Perched 5,710 feet above the Los Angeles Basin in the San Gabriel Mountains, Mt. Wilson Observatory is noted for the ground breaking work of Edwin Hubble during the 1920’s. In that decade, Hubble would discover galaxies beyond the Milky Way and the expansion of the universe at the observatory’s 100-inch telescope, then the world’s largest. Located a few hundred feet from the famous telescope lies three solar telescopes whose observations provided the groundwork for our current understanding of the Sun. This story did not begin in the warm climes of Southern California, but in the Upper Midwest at Yerkes Observatory, 90 miles northwest of Chicago.

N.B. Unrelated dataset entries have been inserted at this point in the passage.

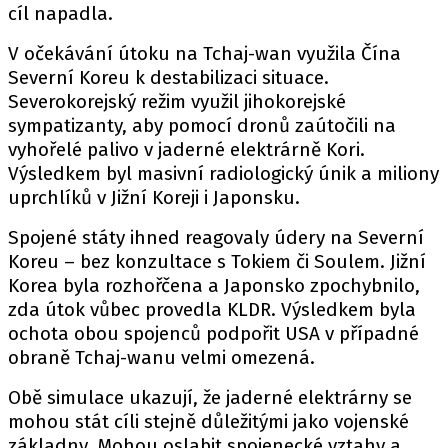
cíl napadla.
V očekávání útoku na Tchaj-wan využila Čína
Severní Koreu k destabilizaci situace.
Severokorejský režim využil jihokorejské
sympatizanty, aby pomocí dronů zaútočili na
vyhořelé palivo v jaderné elektrárně Kori.
Výsledkem byl masivní radiologický únik a miliony
uprchlíků v Jižní Koreji i Japonsku.
Spojené státy ihned reagovaly údery na Severní
Koreu – bez konzultace s Tokiem či Soulem. Jižní
Korea byla rozhořčena a Japonsko zpochybnilo,
zda útok vůbec provedla KLDR. Výsledkem byla
ochota obou spojenců podpořit USA v případné
obraně Tchaj-wanu velmi omezená.
Obě simulace ukazují, že jaderné elektrárny se
mohou stát cíli stejně důležitými jako vojenské
základny. Mohou oslabit spojenecké vztahy a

The first director of Yerkes Observatory was George Ellery Hale. The observatory, established in the 1890’s, is dubbed the birthplace of modern astrophysics. Hale was the guiding force behind the building of the observatory and wanted to move astronomy from the study of the positions of celestial bodies in the night sky to the physics behind those objects. Hale had an intense interest in the study of the Sun and set out to build a solar telescope on the grounds at Yerkes. The result was the Snow Solar Telescope built in 1903. The name of the telescope is not derived from Wisconsin winters, but from Helen Snow of Chicago who anted up $10,000 ($258,000 in 2014 dollars) to build it. However, poor optical quality necessitated a move of the Snow from Wisconsin to California.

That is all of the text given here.